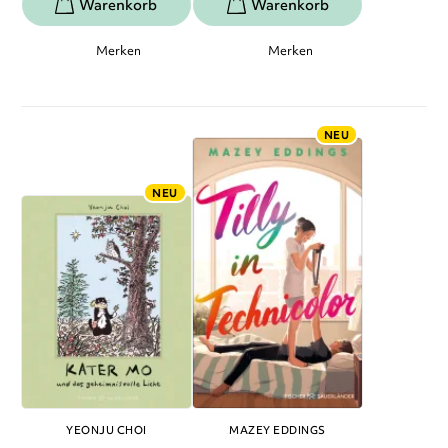
Merken
Merken
NEU
NEU
YEONJU CHOI
MAZEY EDDINGS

[Exercise objective]: Print the data above exactly; drop every picture.

[Exercise output]:
Merken
Merken
NEU
NEU
YEONJU CHOI
MAZEY EDDINGS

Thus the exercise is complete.